Reading your queries — EXPLAIN ANALYZE

Every performance investigation starts with EXPLAIN. It is the single most important diagnostic tool in PostgreSQL, and becoming fluent in reading its output will serve you in every tuning effort that follows.

EXPLAIN vs EXPLAIN ANALYZE vs EXPLAIN (ANALYZE, BUFFERS, TIMING)

EXPLAIN shows the planner's estimated execution plan without running the query:

EXPLAIN SELECT * FROM orders WHERE customer_id = 42;
Estimated plan
Seq Scan on orders  (cost=0.00..1542.00 rows=15 width=96)
  Filter: (customer_id = 42)

EXPLAIN ANALYZE actually executes the query and shows real timing alongside the estimates:

EXPLAIN ANALYZE SELECT * FROM orders WHERE customer_id = 42;
Actual execution
Seq Scan on orders  (cost=0.00..1542.00 rows=15 width=96)
                     (actual time=0.021..12.345 rows=12 loops=1)
  Filter: (customer_id = 42)
  Rows Removed by Filter: 49988
Planning Time: 0.085 ms
Execution Time: 12.401 ms

The most informative form includes BUFFERS, which shows how much data was read from cache versus disk:

EXPLAIN (ANALYZE, BUFFERS, TIMING) SELECT * FROM orders WHERE customer_id = 42;
With buffer statistics
Seq Scan on orders  (cost=0.00..1542.00 rows=15 width=96)
                     (actual time=0.021..12.345 rows=12 loops=1)
  Filter: (customer_id = 42)
  Rows Removed by Filter: 49988
  Buffers: shared hit=542 read=200
Planning Time: 0.085 ms
Execution Time: 12.401 ms

shared hit=542 means 542 pages were served from PostgreSQL's buffer cache. read=200 means 200 pages required disk I/O. A high read count relative to hit suggests the working set exceeds shared_buffers — a situation worth attending to.
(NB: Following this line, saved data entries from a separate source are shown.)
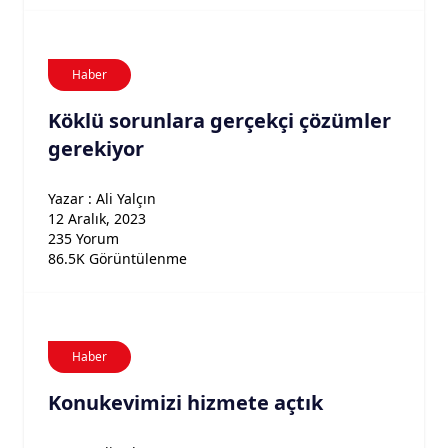
Haber
Köklü sorunlara gerçekçi çözümler
gerekiyor
Yazar : Ali Yalçın
12 Aralık, 2023
235 Yorum
86.5K Görüntülenme
Haber
Konukevimizi hizmete açtık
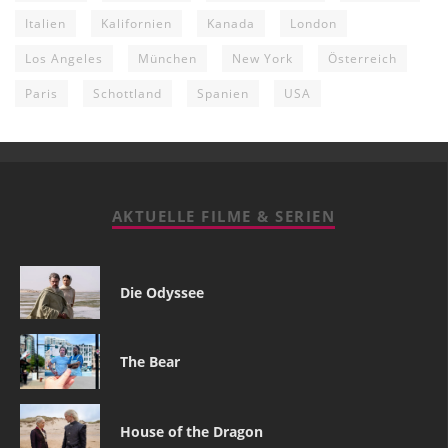
Italien
Kalifornien
Kanada
London
Los Angeles
München
New York
Österreich
Paris
Schottland
Spanien
USA
AKTUELLE FILME & SERIEN
Die Odyssee
The Bear
House of the Dragon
How to read an execution plan

Execution plans are trees read from inside out, bottom to top. Each node represents an operation: a scan, join, sort, or aggregate. The key fields to watch:

  • cost=startup..total: The planner's estimated cost in abstract units. The startup cost is work done before the first row is returned.
  • rows: The planner's estimated number of rows this node will produce.
  • actual time=startup..total: Real milliseconds (only with ANALYZE). This is the time per loop — multiply by loops for the true total.
  • rows (actual): The actual number of rows produced. Compare this to the estimated rows — a large discrepancy indicates stale statistics.
  • loops: How many times this node was executed. Common in nested loop joins.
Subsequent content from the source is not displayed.